EXERCISE BRIEF
Word for word and without images, transcribe all of the records.

<<<<

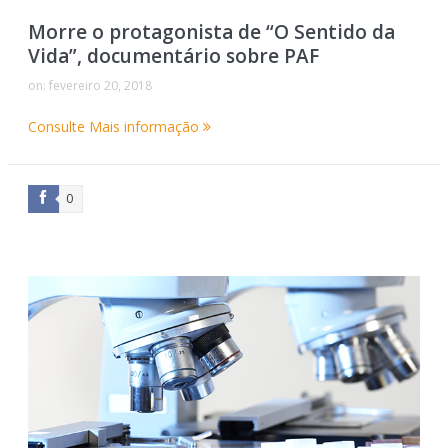
Morre o protagonista de “O Sentido da
Vida”, documentário sobre PAF
on:
fevereiro 20, 2018
Consulte Mais informação
0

>>>>

ANSWER TO THIS TASK
Morre o protagonista de “O Sentido da
Vida”, documentário sobre PAF
on:
fevereiro 20, 2018
Consulte Mais informação
0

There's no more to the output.